Choosing the Right AR Solution for Luxury Bags: Virtual Try-On or AR Placement?
According to the Goldman Sachs Research, virtual and augmented reality (AR) is projected to become an $80 billion market by 2025. Luxury brands are particularly eager to embrace AR, as it presents new opportunities for engaging storytelling and connecting with younger shoppers. Furthermore, AR enhances brand discoverability, increases confidence to purchase, and reduces return rates.
Luxury shoppers often discover products through social media, observing items purchased by friends or influencers and by following their favorite designers' latest collections.
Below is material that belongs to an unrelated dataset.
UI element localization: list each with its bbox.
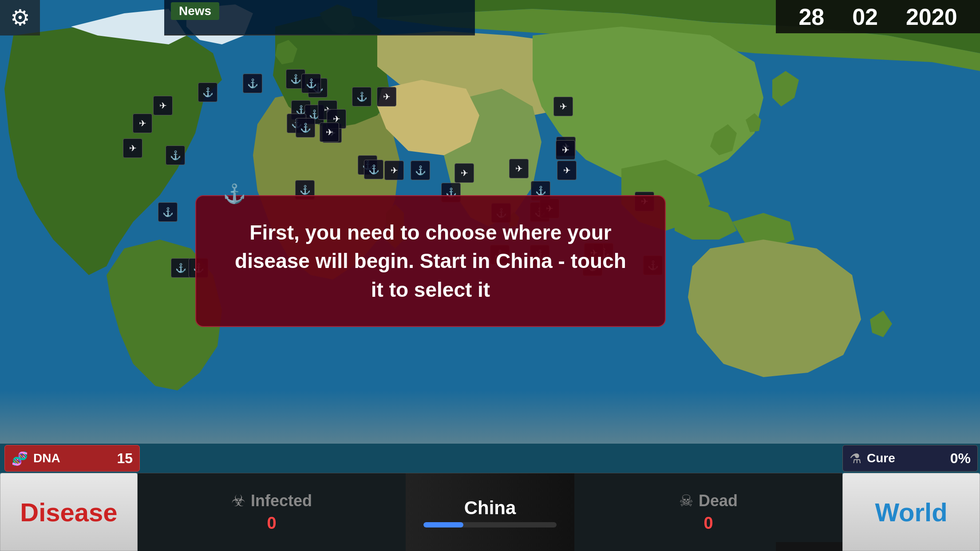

Augmented reality is a valuable tool for product storytelling, allowing luxury shoppers to engage with the product in a digital environment and research it before making a purchase.
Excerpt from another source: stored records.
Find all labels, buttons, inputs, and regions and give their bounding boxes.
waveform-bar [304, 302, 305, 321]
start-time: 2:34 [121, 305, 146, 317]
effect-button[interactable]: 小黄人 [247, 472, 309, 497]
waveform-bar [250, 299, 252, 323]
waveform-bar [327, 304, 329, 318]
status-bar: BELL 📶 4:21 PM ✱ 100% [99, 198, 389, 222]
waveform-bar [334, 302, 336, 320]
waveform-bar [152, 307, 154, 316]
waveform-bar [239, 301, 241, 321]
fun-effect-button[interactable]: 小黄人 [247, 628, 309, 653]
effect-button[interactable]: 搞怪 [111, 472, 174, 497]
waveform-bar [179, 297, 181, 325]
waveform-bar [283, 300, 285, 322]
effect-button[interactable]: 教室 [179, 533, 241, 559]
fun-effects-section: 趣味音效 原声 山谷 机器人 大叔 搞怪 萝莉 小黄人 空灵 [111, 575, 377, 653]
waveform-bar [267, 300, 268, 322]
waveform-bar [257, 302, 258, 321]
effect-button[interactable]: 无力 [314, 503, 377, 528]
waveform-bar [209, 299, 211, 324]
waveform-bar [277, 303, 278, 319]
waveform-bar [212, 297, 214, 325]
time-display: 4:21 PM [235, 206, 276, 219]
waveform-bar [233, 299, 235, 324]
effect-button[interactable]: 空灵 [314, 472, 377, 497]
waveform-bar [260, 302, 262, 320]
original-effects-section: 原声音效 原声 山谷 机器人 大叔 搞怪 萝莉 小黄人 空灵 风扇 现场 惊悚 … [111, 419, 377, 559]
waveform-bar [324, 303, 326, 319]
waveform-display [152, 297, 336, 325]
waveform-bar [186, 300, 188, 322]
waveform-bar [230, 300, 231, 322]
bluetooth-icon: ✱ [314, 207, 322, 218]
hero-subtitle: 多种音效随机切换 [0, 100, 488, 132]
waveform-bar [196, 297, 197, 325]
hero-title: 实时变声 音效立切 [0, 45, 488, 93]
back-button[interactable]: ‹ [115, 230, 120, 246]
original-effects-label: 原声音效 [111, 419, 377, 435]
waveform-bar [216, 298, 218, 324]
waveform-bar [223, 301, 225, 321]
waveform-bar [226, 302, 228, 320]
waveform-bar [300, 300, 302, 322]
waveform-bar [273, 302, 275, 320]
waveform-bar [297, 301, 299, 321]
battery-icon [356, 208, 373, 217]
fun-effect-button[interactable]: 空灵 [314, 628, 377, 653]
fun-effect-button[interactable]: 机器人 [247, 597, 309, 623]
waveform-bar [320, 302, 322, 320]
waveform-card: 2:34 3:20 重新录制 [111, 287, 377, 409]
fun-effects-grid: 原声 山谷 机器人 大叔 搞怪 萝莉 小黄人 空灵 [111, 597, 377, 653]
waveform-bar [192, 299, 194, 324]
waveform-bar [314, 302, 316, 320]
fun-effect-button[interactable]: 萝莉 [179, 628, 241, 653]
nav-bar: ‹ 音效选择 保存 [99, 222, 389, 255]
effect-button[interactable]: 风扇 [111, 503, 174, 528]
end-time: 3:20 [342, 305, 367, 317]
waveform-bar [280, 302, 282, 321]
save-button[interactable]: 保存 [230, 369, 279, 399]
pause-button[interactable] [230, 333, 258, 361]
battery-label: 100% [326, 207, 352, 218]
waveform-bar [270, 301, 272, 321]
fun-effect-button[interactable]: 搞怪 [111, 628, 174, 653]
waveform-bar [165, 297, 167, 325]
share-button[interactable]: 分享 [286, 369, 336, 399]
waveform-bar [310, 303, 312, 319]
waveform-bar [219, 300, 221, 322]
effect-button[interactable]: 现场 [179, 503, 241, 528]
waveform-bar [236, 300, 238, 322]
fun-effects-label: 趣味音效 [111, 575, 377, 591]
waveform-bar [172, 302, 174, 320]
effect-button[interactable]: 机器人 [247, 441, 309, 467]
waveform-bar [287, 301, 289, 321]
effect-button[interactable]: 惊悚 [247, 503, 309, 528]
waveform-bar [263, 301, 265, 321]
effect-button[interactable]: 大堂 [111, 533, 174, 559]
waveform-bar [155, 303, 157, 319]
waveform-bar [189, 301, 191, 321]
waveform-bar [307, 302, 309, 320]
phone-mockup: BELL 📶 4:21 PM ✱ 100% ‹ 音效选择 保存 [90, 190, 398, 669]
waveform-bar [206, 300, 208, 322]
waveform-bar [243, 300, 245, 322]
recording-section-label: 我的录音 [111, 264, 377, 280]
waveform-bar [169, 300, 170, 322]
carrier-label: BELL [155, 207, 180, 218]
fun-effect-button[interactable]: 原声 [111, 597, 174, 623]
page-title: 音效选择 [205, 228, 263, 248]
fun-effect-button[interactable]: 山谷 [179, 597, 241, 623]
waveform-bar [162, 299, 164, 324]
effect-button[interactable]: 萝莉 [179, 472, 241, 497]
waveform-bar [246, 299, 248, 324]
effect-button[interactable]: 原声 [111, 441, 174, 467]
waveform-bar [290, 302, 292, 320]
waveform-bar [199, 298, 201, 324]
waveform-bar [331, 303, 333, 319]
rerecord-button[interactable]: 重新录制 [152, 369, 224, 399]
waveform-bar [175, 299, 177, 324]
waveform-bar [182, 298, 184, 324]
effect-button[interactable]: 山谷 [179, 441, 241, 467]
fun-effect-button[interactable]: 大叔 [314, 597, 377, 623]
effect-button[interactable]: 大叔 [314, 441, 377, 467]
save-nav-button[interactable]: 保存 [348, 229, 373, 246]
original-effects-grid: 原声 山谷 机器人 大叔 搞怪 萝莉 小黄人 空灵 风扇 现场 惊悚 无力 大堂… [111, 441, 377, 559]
Understanding the needs of luxury shoppers
In the world of luxury retail, there's no one-fits-all solution for AR. This is why, at WANNA, we invest in
quality user research to understand luxury shoppers' preferences better and tailor our products to meet the
demands of the luxury industry. Every product category (footwear, bags, apparel, accessories) necessitates
thorough user research and testing to determine the most effective approach. So now, let's take a closer look
at the preferences of luxury shoppers when it comes to Virtual Try-On versus AR Placement for luxury
Before we proceed, it's essential to define Virtual Try-On and AR Placement.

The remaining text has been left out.